With winter about to begin with a vengeance, some of the most worrisome items that might show up on an inspection report include those related to the systems that keep you warm and cozy at home. Especially this time of year, you don’t want heating problems.
That’s true whether you hired an inspector to help evaluate your home being buying or to help you figure out what kinds of repairs might add value to your home before putting it up for sale. Keep in mind, though, that many of the items flagged on inspection reports are related to routine maintenance – or the lack thereof – or to minor problems that can be easily remedied.
Common Minor Heating System Issues
Minor issues may include such things as dirty air filters on a heating pump system that compromise performance and force the unit to work harder.
• The pilot light on a gas-fired furnace may have gone out, and in that case you’ll want to contact your gas company and have them send out someone to reignite it.
• A radiator and boiler system may need annual maintenance including draining the old water or repairing faulty valves on individual radiators.
• A heating system could be inoperative because of something as basic as a broken thermostat, too, or the registers that open up to let heat into your home from the ductwork may be stuck, blocked, or in need of repair or replacement.
• More serious issues may be related to a lack of safe, adequate ventilation of dangerous gases that are the byproduct of heating units including space heaters, furnaces, and fireplaces.
• The inspector may also recommend that a furnace be checked to ensure that the heat exchanger or other major components are in proper working order.
• If duct work is not properly installed, that can be a red flag. The same goes for chimneys that are not properly installed or insulated away from flammable materials like wall studs.
What to Do Next
There are a number of other issues that could show up on an inspection report, because there are many different types of heating systems and they each have multiple components.

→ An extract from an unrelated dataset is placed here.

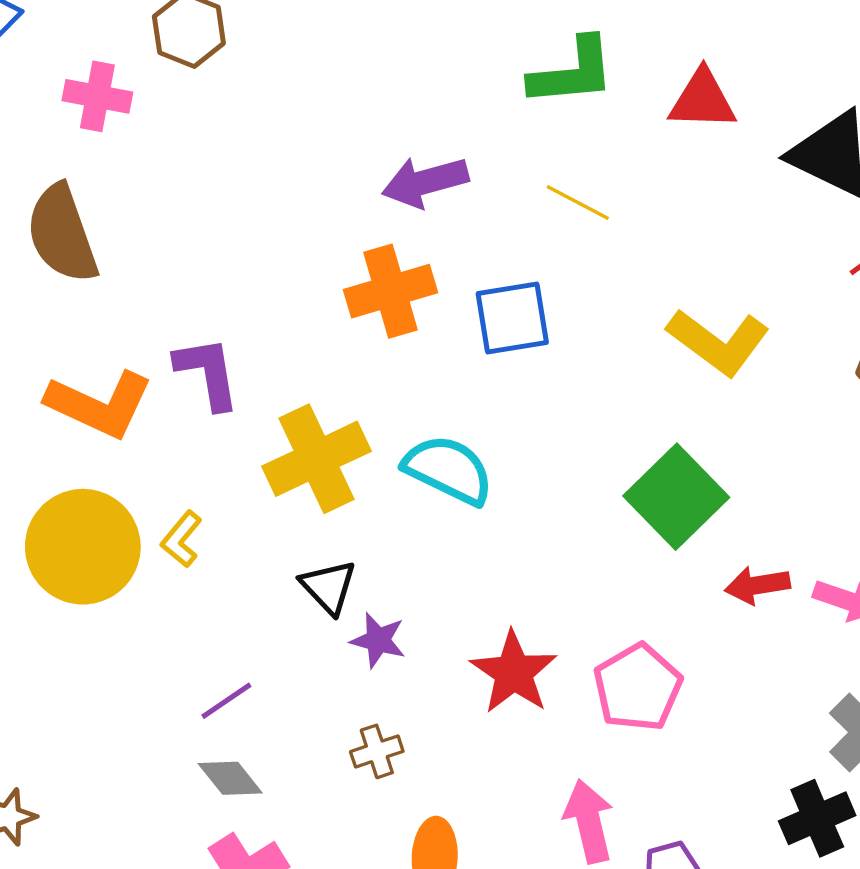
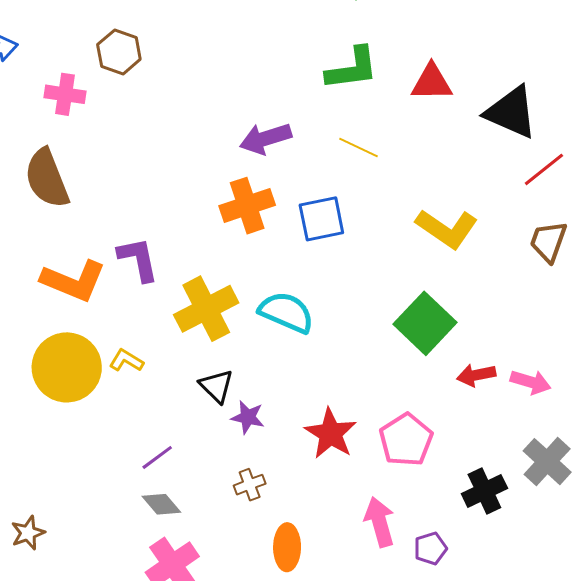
yellow L-shape: (182, 539) -> (126, 361), turned 84
black cross: (817, 818) -> (484, 491), moved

But virtually anything that the inspector finds can be carefully investigated and properly addressed by a qualified contractor. So study the report, ask any questions needed to get clarification, and then follow the inspector’s suggestions.
In most cases you’ll be advised to contact a qualified HVAC professional and have them come to the property and take a closer look. If you have a wood-burning fireplace you may need to call a chimney sweep or a masonry contractor who specializes in fireplaces.
Keep in mind the scope of a typical home inspection may not cover an in-depth investigation of components such as furnaces and chimneys. That’s why many times the report will recommend that you seek help from a qualified professional who is trained to evaluate those kinds of issues.
After the Contractors Come
If repairs are warranted, the buyer and seller need to decide whether they need to be done prior to closing or whether they can be postponed. They will also need to negotiate regarding any costs related to consultation with the HVAC expert or any repairs that are necessary. Normally either the buyer will pay them or they will give a discount to the seller to offset that expense, unless both parties agree to another financial arrangement.
If the mortgage company, for example, finds that the heating system is inoperative then you will most likely be required to fix it before they will approve and fund the loan. But if it is a relatively minor issue then you may prefer to take care of it later in order to facilitate a faster closing with no annoying delays.